Wabanaki Winter Market returns with one-of-a-kind artwork  – UMaine News


The Wabanaki Winter Market, an annual celebration of art created by Wabanaki artists, will return with one-of-a-kind artwork for sale from 9 a.m.–3 p.m. on Saturday, Dec. 10 at the University of Maine Collins Center for the Arts.

This 28-year anniversary holiday event is being hosted by the UMaine Hudson Museum (MIBA) and the Maine Indian Basketmakers Alliance, and partially supported in part by The Onion Foundation. The market will feature over 30 Passamaquoddy, Penobscot, Maliseet and Mi’kmaq artists who create brown ash and sweetgrass baskets, birchbark containers, and jewelry, among other art forms. MIBA participants are new, nationally-awarded basket weavers. 

The Wabanaki Winter Market also includes a performance of Penobscot songs by Kelly Demmons, a brown ash pounding exhibition by Mi’kmaq artist Eldon Hanning, a children’s brown ash bookmark workshop by Penobscot weaver Pam Cunningham and drumming by the Burnurwurbskek Singers. Additionally, there will be book signings for “Still They Remember Me” by authors Carol Dana, Penobscot language master, and Margo Lukens, UMaine English professor, and for “Night of the Living Rez” by Morgan Talty, UMaine assistant English professor.  

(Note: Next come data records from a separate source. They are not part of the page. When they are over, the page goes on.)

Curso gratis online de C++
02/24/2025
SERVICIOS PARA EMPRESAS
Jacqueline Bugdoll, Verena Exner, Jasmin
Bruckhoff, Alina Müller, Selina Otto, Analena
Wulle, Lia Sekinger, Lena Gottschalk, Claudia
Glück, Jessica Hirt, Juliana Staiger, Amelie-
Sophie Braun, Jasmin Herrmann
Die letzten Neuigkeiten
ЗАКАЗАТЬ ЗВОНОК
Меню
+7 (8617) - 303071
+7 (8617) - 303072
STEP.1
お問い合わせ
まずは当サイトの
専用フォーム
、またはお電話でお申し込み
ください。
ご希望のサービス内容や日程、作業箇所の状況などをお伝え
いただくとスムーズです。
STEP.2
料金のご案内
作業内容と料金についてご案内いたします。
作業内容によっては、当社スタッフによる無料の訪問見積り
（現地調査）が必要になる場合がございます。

“The Hudson Museum is excited to host the full-scale return of this in-person opportunity to celebrate Wabanaki artists and their extraordinary art,” says museum Director Gretchen Faulkner. “In addition to one-of-a-kind art, visitors can learn about Wabanaki history and culture through demonstrations, music, a children’s workshop, drumming and dancing, and exhibits in the Hudson Museum.” 

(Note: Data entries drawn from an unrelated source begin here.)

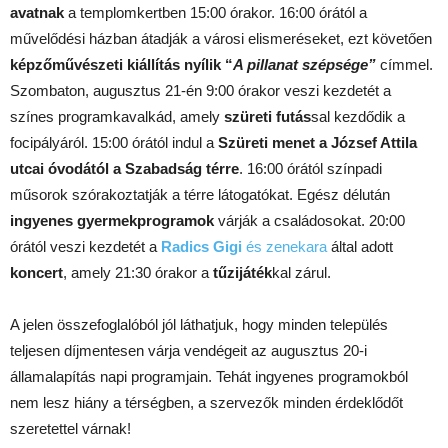
avatnak
a templomkertben 15:00 órakor. 16:00 órától a
művelődési házban átadják a városi elismeréseket, ezt követően
képzőművészeti kiállítás nyílik
“
A pillanat szépsége”
címmel.
Szombaton, augusztus 21-én 9:00 órakor veszi kezdetét a
színes programkavalkád, amely
szüreti futás
sal kezdődik a
focipályáról. 15:00 órától indul a
Szüreti menet a József Attila
utcai óvodától a Szabadság térre
. 16:00 órától színpadi
műsorok szórakoztatják a térre látogatókat. Egész délután
ingyenes gyermekprogramok
várják a családosokat. 20:00
órától veszi kezdetét a
Radics Gigi
és zenekara
által adott
koncert
, amely 21:30 órakor a
tűzijáték
kal zárul.
A jelen összefoglalóból jól láthatjuk, hogy minden település
teljesen díjmentesen várja vendégeit az augusztus 20-i
államalapítás napi programjain. Tehát ingyenes programokból
nem lesz hiány a térségben, a szervezők minden érdeklődőt
szeretettel várnak!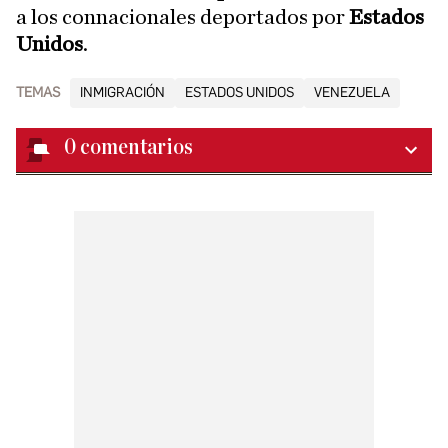
a los connacionales deportados por
Estados
Unidos
.
TEMAS
INMIGRACIÓN
ESTADOS UNIDOS
VENEZUELA
0
comentarios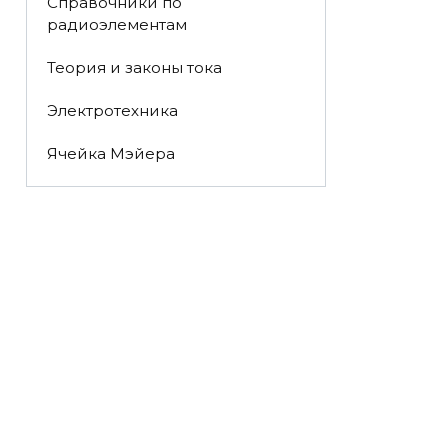
Справочники по
радиоэлементам
Теория и законы тока
Электротехника
Ячейка Мэйера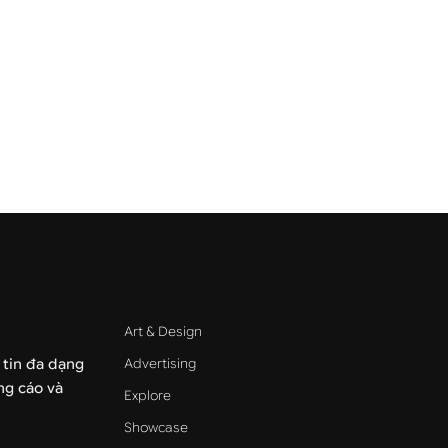
Art & Design
Advertising
 tin đa dạng
ảng cáo và
Explore
Showcase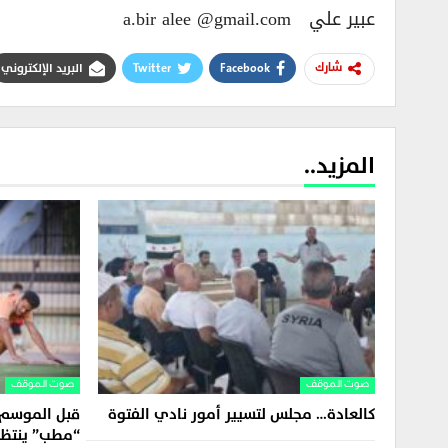
عبير علي a.bir alee @gmail.com
Facebook
Twitter
البريد الإلكتروني
شارك
المزيد..
صوت الموقف
صوت الموقف
كالعادة… مجلس لتسيير أمور نادي الفتوة
قبل الموسم ا
“مطب” ينتظر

You can access the event schedule online. For reasonable accommodations, call the museum at 207.581.1904. 

Visitors to the show will also be interested in the Minsky Gallery and Merritt Galleries, which feature Wabanaki art. In the Merritt Gallery, a collection including sweetgrass baskets made from Wabanaki brown Ash and sweetgrass baskets as well as basket-making tools from Leo and Florence Shay Collections will be on display. 

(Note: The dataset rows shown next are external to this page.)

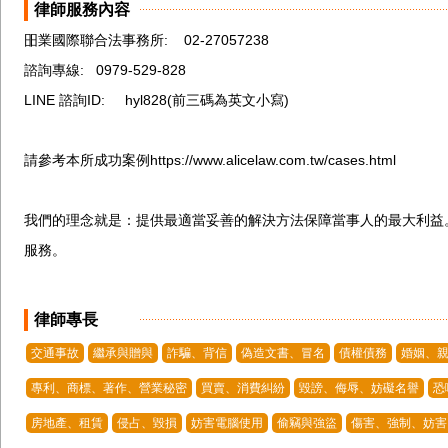
律師服務內容
昍業國際聯合法事務所:    02-27057238

諮詢專線:   0979-529-828

LINE 諮詢ID:     hyl828(前三碼為英文小寫)

請參考本所成功案例https://www.alicelaw.com.tw/cases.html

我們的理念就是：提供最適當妥善的解決方法保障當事人的最大利益
服務。

律師專長
交通事故
繼承與贈與
詐騙、背信
偽造文書、冒名
債權債務
婚姻、親
專利、商標、著作、營業秘密
買賣、消費糾紛
毀謗、侮辱、妨礙名譽
恐
房地產、租賃
侵占、毀損
妨害電腦使用
偷竊與強盜
傷害、強制、妨害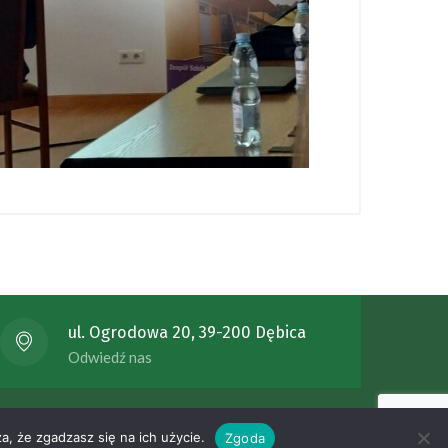
ul. Ogrodowa 20, 39-200 Dębica
Odwiedź nas
ykonanie - stronydlaszkol.com.pl
a, że zgadzasz się na ich użycie.
Zgoda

The Minsky Gallery is showcasing works by Indian Island School students in grades 5–8, with artists from each grade using different printmaking techniques. Fifth graders made hand-printed and colored Plexiglass etchings depicting shamans, medicine men and other people. Sixth graders created watercolor paintings from hand-printed portraits. Seventh graders made self-portraits using linoleum block prints. Eighth graders made self-portraits by using Andy Warhol’s techniques. These were screened with watercolor paint.